Abstract 4183: Assessment of Morphological Features of Non-culprit Plaques in Patients With Acute Coronary Syndrome Using Optical Coherence Tomography
Background: Previous studies have shown that the culprit lesion in patients (pts) with acute coronary syndrome (ACS) had thinner fibrous cap and higher incidence of plaque rupture and thrombus formation. Although plaque instability might be expected to develop in a multifocal pattern, morphological features including fibrous cap thickness of non-culprit plaques have not been well established. Therefore, we assessed the morphological features of non-culprit plaques in pts with ACS using optical coherence tomography (OCT).
Methods: A total of 48 culprit and non-culprit coronary plaques (non-culprit vessel) in pts with coronary artery disease were interrogated by OCT before PCI. Pts were categorized according to their clinical presentation and location of the plaque: 19 culprit plaques in pts with ACS (ACS-C), 11 non-culprit plaques in pts with ACS (ACS-NC), and 18 culprit plaques in pts with stable angina pectoris (SAP). Minimal lumen diameter (MLD) and percent diameter stenosis (%DS) was measured by QCA. The fibrous cap thickness was measured at its thinnest part of the plaque, and the incidence of plaque rupture, thrombus formation, and thin-cap fibroatheroma (TCFA) was assessed by OCT.

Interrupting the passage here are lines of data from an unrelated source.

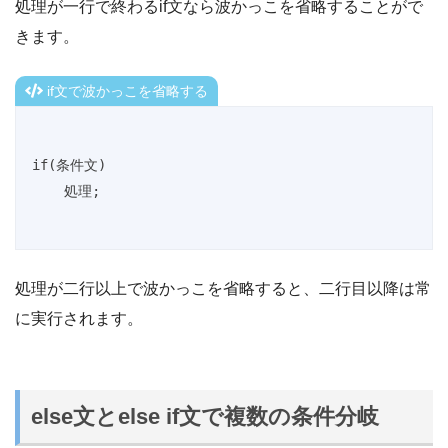
処理が一行で終わるif文なら波かっこを省略することがで
きます。
if文で波かっこを省略する
if(条件文)

    処理;
処理が二行以上で波かっこを省略すると、二行目以降は常
に実行されます。
else文とelse if文で複数の条件分岐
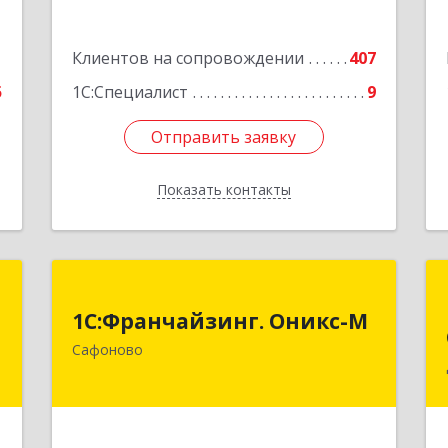
1
Клиентов на сопровождении
407
5
1С:Специалист
9
Отправить заявку
Отправить заявку
Показать контакты
Назад
я
1С:Франчайзинг. Оникс-М
1С:Франчайзинг. Оникс-М
,
215500, Смоленская обл, Сафоновский
Сафоново
,
р-н, Сафоново г, Революционная ул,
7
дом № 9а
е
Подробнее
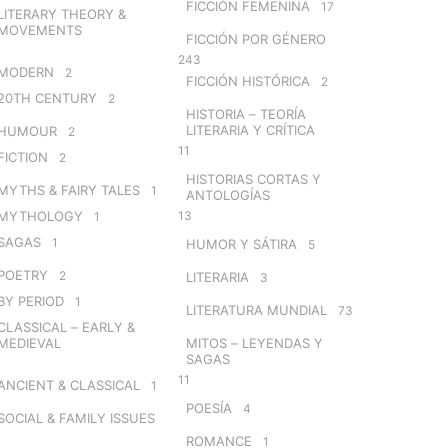
FICCIÓN FEMENINA
17
LITERARY THEORY &
MOVEMENTS
FICCIÓN POR GÉNERO
243
MODERN
2
FICCIÓN HISTÓRICA
2
20TH CENTURY
2
HISTORIA – TEORÍA
LITERARIA Y CRÍTICA
HUMOUR
2
11
FICTION
2
HISTORIAS CORTAS Y
MYTHS & FAIRY TALES
1
ANTOLOGÍAS
MYTHOLOGY
13
1
SAGAS
1
HUMOR Y SÁTIRA
5
POETRY
2
LITERARIA
3
BY PERIOD
1
LITERATURA MUNDIAL
73
CLASSICAL – EARLY &
MEDIEVAL
MITOS – LEYENDAS Y
SAGAS
11
ANCIENT & CLASSICAL
1
POESÍA
4
SOCIAL & FAMILY ISSUES
ROMANCE
1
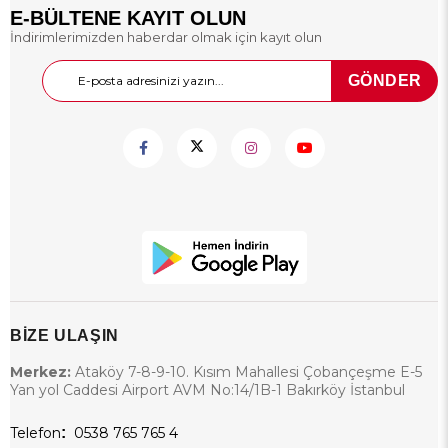
E-BÜLTENE KAYIT OLUN
İndirimlerimizden haberdar olmak için kayıt olun
GÖNDER
BİZE ULAŞIN
Merkez:
Ataköy 7-8-9-10. Kısım Mahallesi Çobançeşme E-5
Yan yol Caddesi Airport AVM No:14/1B-1 Bakırköy İstanbul
Telefon
:
0538 765 765 4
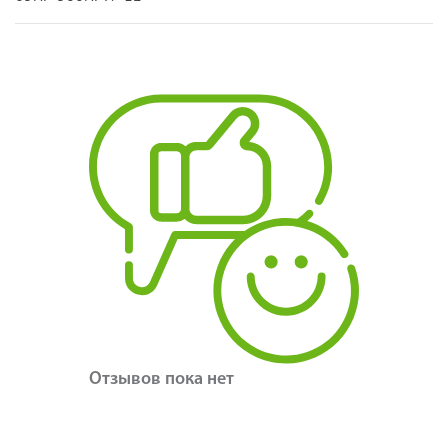
Отзывов пока нет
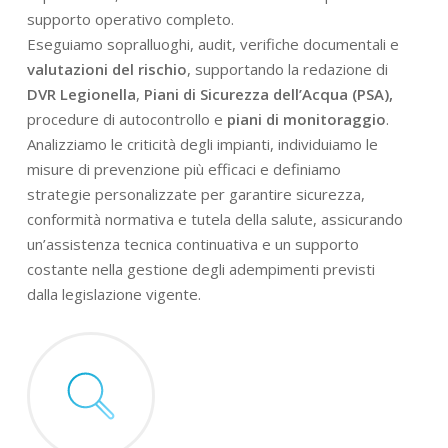
supporto operativo completo.
Eseguiamo sopralluoghi, audit, verifiche documentali e
valutazioni del rischio
, supportando la redazione di
DVR Legionella
,
Piani di Sicurezza dell’Acqua (PSA),
procedure di autocontrollo e
piani di monitoraggio
.
Analizziamo le criticità degli impianti, individuiamo le
misure di prevenzione più efficaci e definiamo
strategie personalizzate per garantire sicurezza,
conformità normativa e tutela della salute, assicurando
un’assistenza tecnica continuativa e un supporto
costante nella gestione degli adempimenti previsti
dalla legislazione vigente.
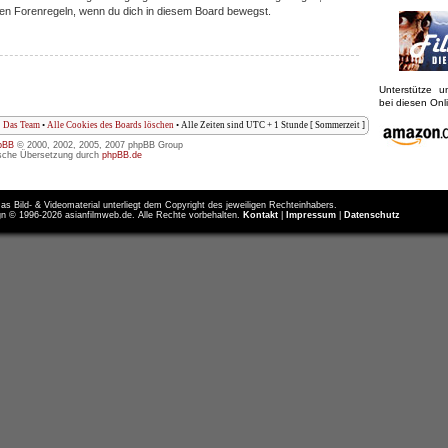
iligen Forenregeln, wenn du dich in diesem Board bewegst.
Unterstütze 
bei diesen On
Das Team
•
Alle Cookies des Boards löschen
• Alle Zeiten sind UTC + 1 Stunde [ Sommerzeit ]
pBB
© 2000, 2002, 2005, 2007 phpBB Group
sche Übersetzung durch
phpBB.de
as Bild- & Videomaterial unterliegt dem Copyright des jeweiligen Rechteinhabers.
n © 1996-2026 asianfilmweb.de. Alle Rechte vorbehalten.
Kontakt
|
Impressum
|
Datenschutz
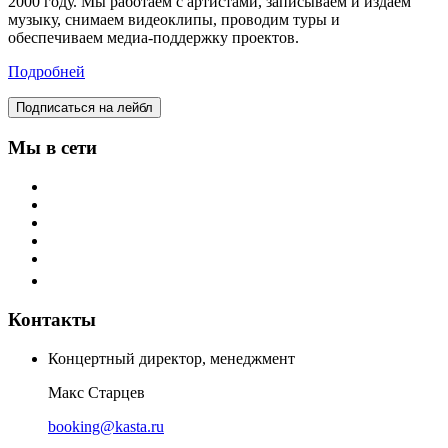
2000 году. Мы работаем с артистами, записываем и издаем
музыку, снимаем видеоклипы, проводим туры и
обеспечиваем медиа-поддержку проектов.
Подробней
Подписаться на лейбл
Мы в сети
Контакты
Концертный директор, менеджмент
Макс Старцев
booking@kasta.ru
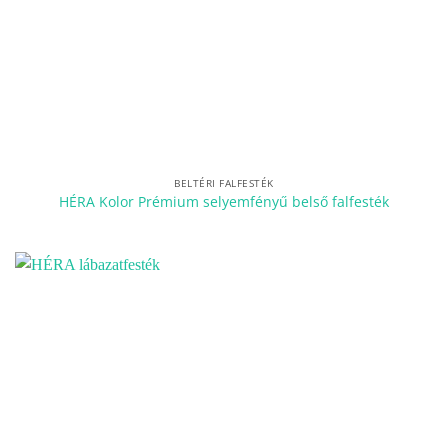
BELTÉRI FALFESTÉK
HÉRA Kolor Prémium selyemfényű belső falfesték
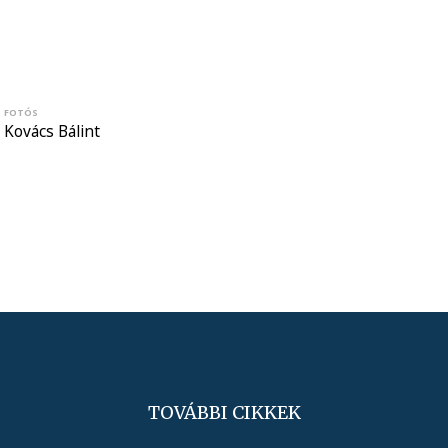
FOTÓS
Kovács Bálint
TOVÁBBI CIKKEK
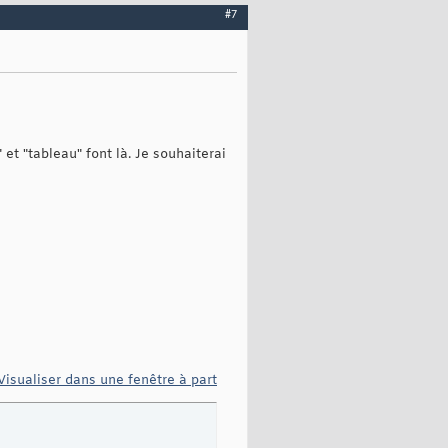
#7
et "tableau" font là. Je souhaiterai
Visualiser dans une fenêtre à part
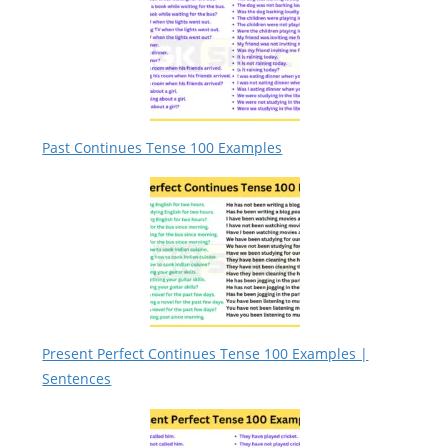
Past Continues Tense 100 Examples
Present Perfect Continues Tense 100 Examples |
Sentences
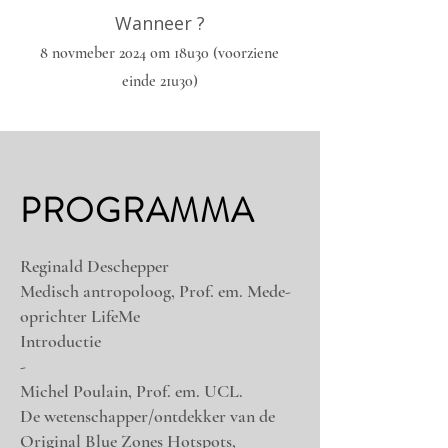
Wanneer ?
8 novmeber 2024 om 18u30 (voorziene
einde 21u30)
PROGRAMMA
Reginald Deschepper
Medisch antropoloog, Prof. em. Mede-
oprichter LifeMe
Introductie
​-
Michel Poulain, Prof. em. UCL.
De wetenschapper/ontdekker van de
Original Blue Zones Hotspots,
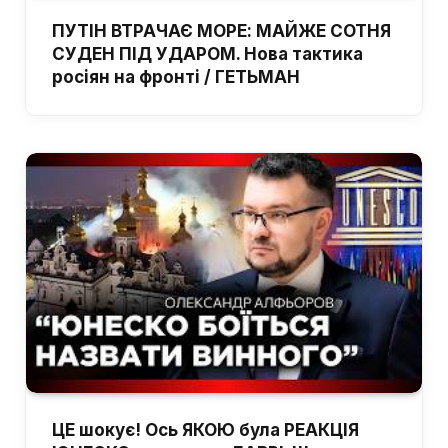
ПУТІН ВТРАЧАЄ МОРЕ: МАЙЖЕ СОТНЯ
СУДЕН ПІД УДАРОМ. Нова тактика
росіян на фронті / ГЕТЬМАН
ЦЕ шокує! Ось ЯКОЮ була РЕАКЦІЯ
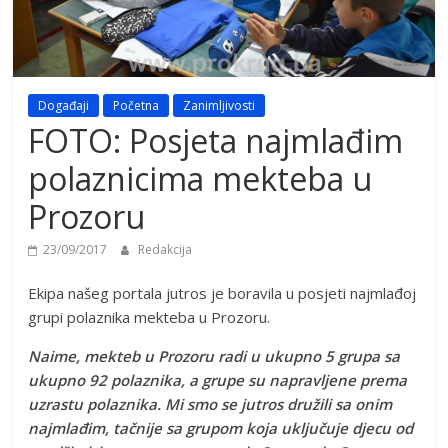
Događaji
Početna
Zanimljivosti
FOTO: Posjeta najmlađim
polaznicima mekteba u
Prozoru
23/09/2017
Redakcija
Ekipa našeg portala jutros je boravila u posjeti najmlađoj
grupi polaznika mekteba u Prozoru.
Naime, mekteb u Prozoru radi u ukupno 5 grupa sa
ukupno 92 polaznika, a grupe su napravljene prema
uzrastu polaznika. Mi smo se jutros družili sa onim
najmlađim, tačnije sa grupom koja uključuje djecu od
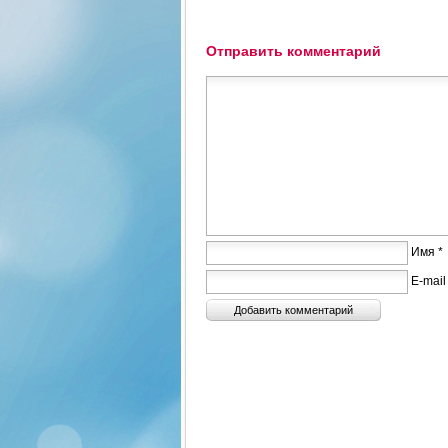
Отправить комментарий
Имя *
E-mail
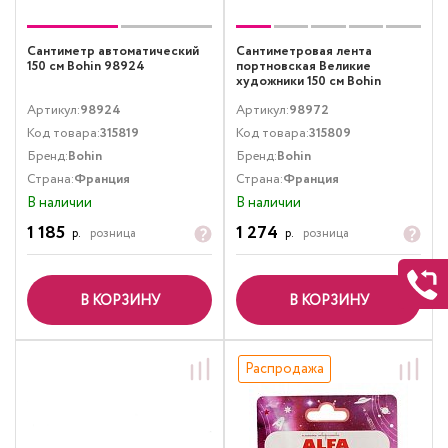
Сантиметр автоматический
Сантиметровая лента
150 см Bohin 98924
портновская Великие
художники 150 см Bohin
98972
Артикул:
98924
Артикул:
98972
Код товара:
315819
Код товара:
315809
Бренд:
Bohin
Бренд:
Bohin
Страна:
Франция
Страна:
Франция
В наличии
В наличии
1 185
1 274
р.
розница
р.
розница
В КОРЗИНУ
В КОРЗИНУ
Распродажа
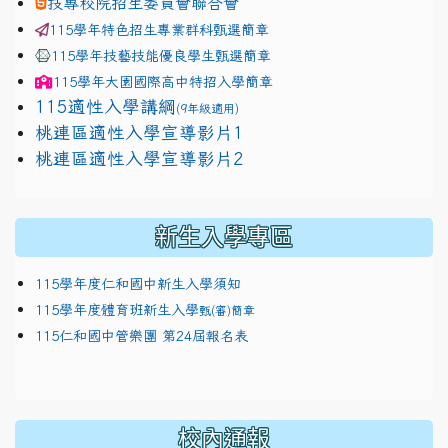
技專校院招生委員會聯合會
115學年特色招生專業群科甄選簡章
115學年技藝技能優良學生甄選簡章
115學年
大園國際高中
特招入學簡章
115適性入學講綱
(9年級適用)
link to https://docs.google.com/presentation/
桃連區適性入學宣導影片1
link to https://docs.google.com/presentation/
114適性入學講綱
1111
桃連區適性入學宣導影片2
(
新生入學專區
115學年度仁和國中新生入學須知
115學年度體育班新生入學
甄(審)簡章
115仁和國中管樂團 第24屆報名表
校內通報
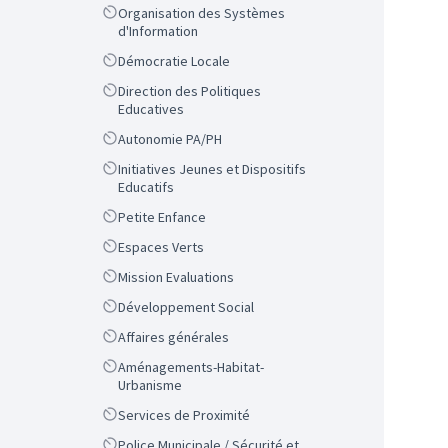
Scope
Organisation des Systèmes
d'Information
Scope
Démocratie Locale
Scope
Direction des Politiques
Educatives
Scope
Autonomie PA/PH
Scope
Initiatives Jeunes et Dispositifs
Educatifs
Scope
Petite Enfance
Scope
Espaces Verts
Scope
Mission Evaluations
Scope
Développement Social
Scope
Affaires générales
Scope
Aménagements-Habitat-
Urbanisme
Scope
Services de Proximité
Scope
Police Municipale / Sécurité et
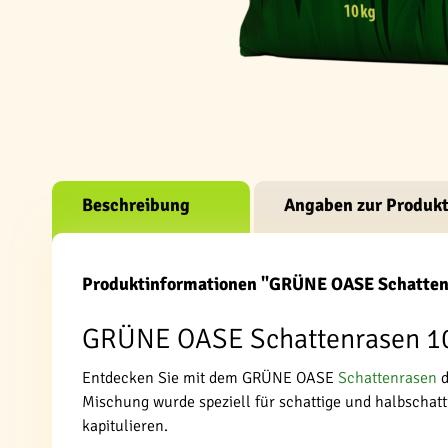
Beschreibung
Angaben zur Produkt
Produktinformationen "GRÜNE OASE Schatten
GRÜNE OASE Schattenrasen 10kg
Entdecken Sie mit dem GRÜNE OASE
Schattenrasen
d
Mischung wurde speziell für schattige und halbschat
kapitulieren.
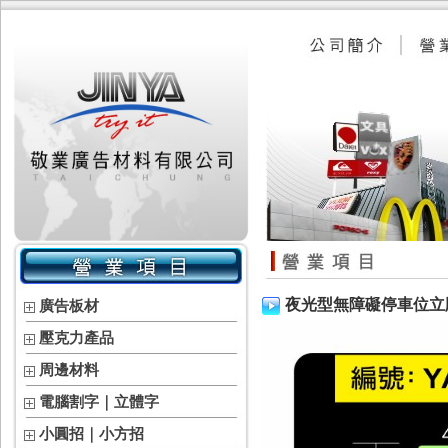
夜光型無障礙停車位立
廣告板材
壓克力產品
周邊材料
電腦割字｜立體字
小圓招｜小方招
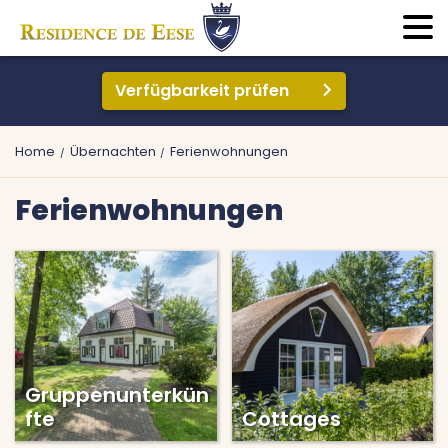
Verfügbarkeit prüfen
Home
Übernachten
Ferienwohnungen
Ferienwohnungen
Gruppenunterkün
fte
Cottages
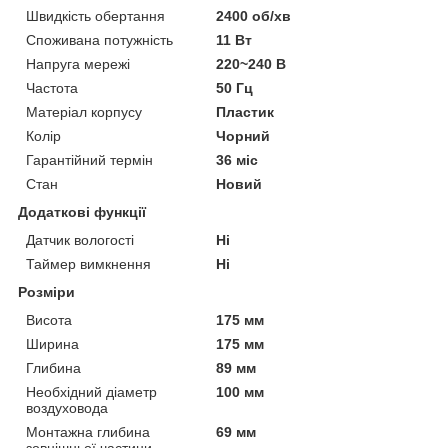
Швидкість обертання
2400 об/хв
Споживана потужність
11 Вт
Напруга мережі
220~240 В
Частота
50 Гц
Матеріал корпусу
Пластик
Колір
Чорний
Гарантійний термін
36 міс
Стан
Новий
Додаткові функції
Датчик вологості
Ні
Таймер вимкнення
Ні
Розміри
Висота
175 мм
Ширина
175 мм
Глибина
89 мм
Необхідний діаметр
100 мм
воздуховода
Монтажна глибина
69 мм
зовнішньої частини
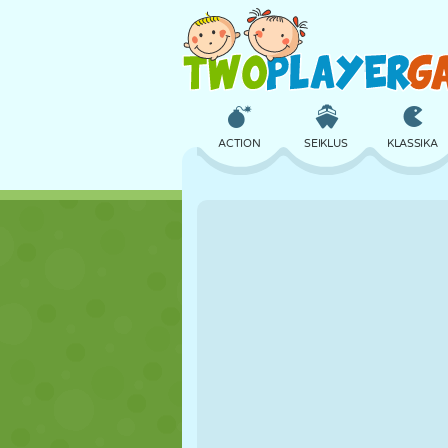
ACTION
SEIKLUS
KLASSIKA
3D
LENNUKID
TULNUKAS
LOSS
MALE
CRAZY
TÜDRUK
GOLF
HÜPPAMINE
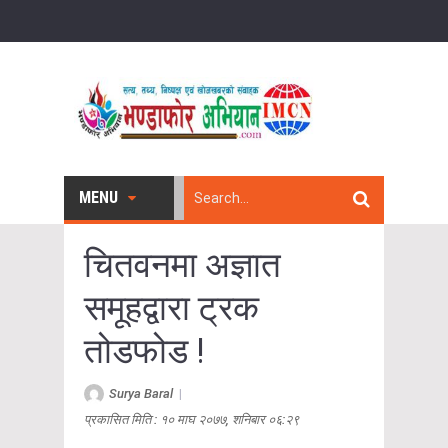
MENU
चितवनमा अज्ञात
समूहद्वारा ट्रक
तोडफोड !
Surya Baral
|
प्रकासित मिति : १० माघ २०७७, शनिबार ०६:२९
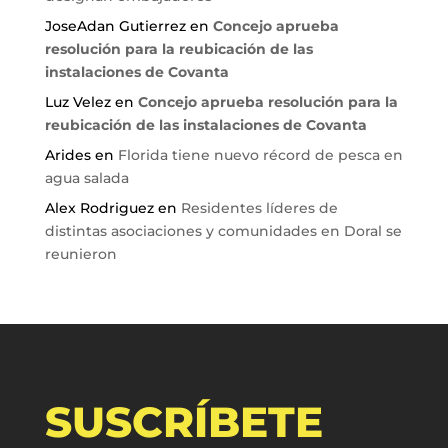
JoseAdan Gutierrez
en
Concejo aprueba
resolución para la reubicación de las
instalaciones de Covanta
Luz Velez
en
Concejo aprueba resolución para la
reubicación de las instalaciones de Covanta
Arides
en
Florida tiene nuevo récord de pesca en
agua salada
Alex Rodriguez
en
Residentes líderes de
distintas asociaciones y comunidades en Doral se
reunieron
SUSCRÍBETE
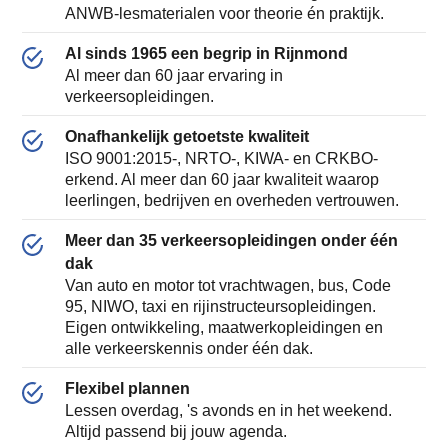
ANWB-lesmaterialen voor theorie én praktijk.
Al sinds 1965 een begrip in Rijnmond
Al meer dan 60 jaar ervaring in
verkeersopleidingen.
Onafhankelijk getoetste kwaliteit
ISO 9001:2015-, NRTO-, KIWA- en CRKBO-
erkend. Al meer dan 60 jaar kwaliteit waarop
leerlingen, bedrijven en overheden vertrouwen.
Meer dan 35 verkeersopleidingen onder één
dak
Van auto en motor tot vrachtwagen, bus, Code
95, NIWO, taxi en rijinstructeursopleidingen.
Eigen ontwikkeling, maatwerkopleidingen en
alle verkeerskennis onder één dak.
Flexibel plannen
Lessen overdag, 's avonds en in het weekend.
Altijd passend bij jouw agenda.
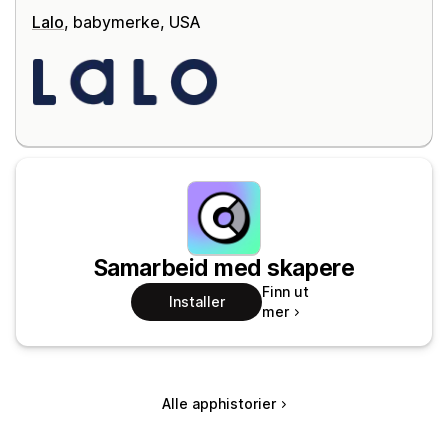
Lalo
, babymerke, USA
Samarbeid med skapere
Finn ut
Installer
mer
Alle apphistorier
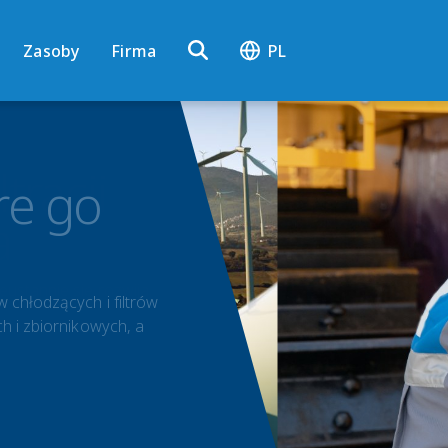
Zasoby
Firma
PL
re go
 chłodzących i filtrów
h i zbiornikowych, a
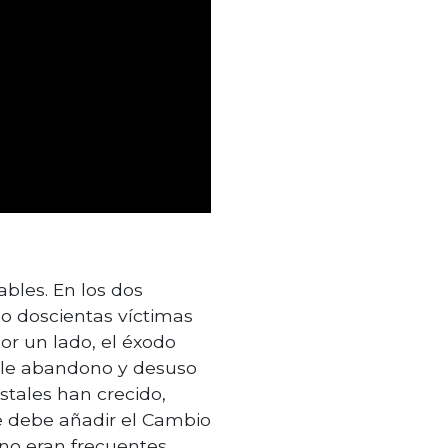
bles. En los dos
o doscientas víctimas
or un lado, el éxodo
able abandono y desuso
estales han crecido,
se debe añadir el Cambio
no eran frecuentes,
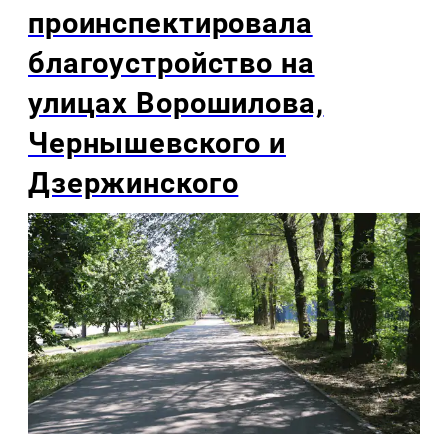
проинспектировала
благоустройство на
улицах Ворошилова,
Чернышевского и
Дзержинского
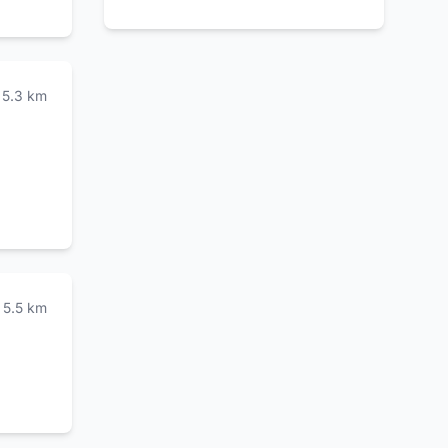
ia. Se
srl per
5.3
km
5.5
km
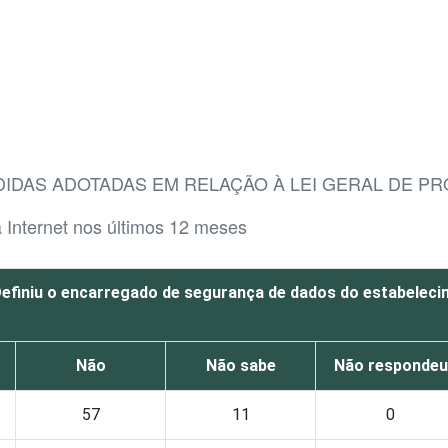
DIDAS ADOTADAS EM RELAÇÃO À LEI GERAL DE P
a Internet nos últimos 12 meses
efiniu o encarregado de segurança de dados do estabelec
Não
Não sabe
Não respondeu
57
11
0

Results: ACS-C group had smaller MLD and greater %DS than the others, while these parameters were similar between ACS-NC and SAP groups. The incidence of thrombus was higher in ASC-C group than in ACS-NC and SAP groups. Plaque rupture was more commonly observed in ACS-C, and less in SAP group. There was a trend for higher frequency of TCFA in ACS-C group. The fibrous cap thickness was thinner in both ACS-C and ASC-NC groups compared with SAP group, with lowest thickness in ACS-C group.
Conclusion: Although the incidence of thrombus in non-culprit lesion in pts with ACS was similar to culprit lesion in pts with SAP, the incidence of plaque rupture was higher and the fibrous cap thickness was thinner than those with SAP, which may account for the increased pan-coronary plaque vulnerability.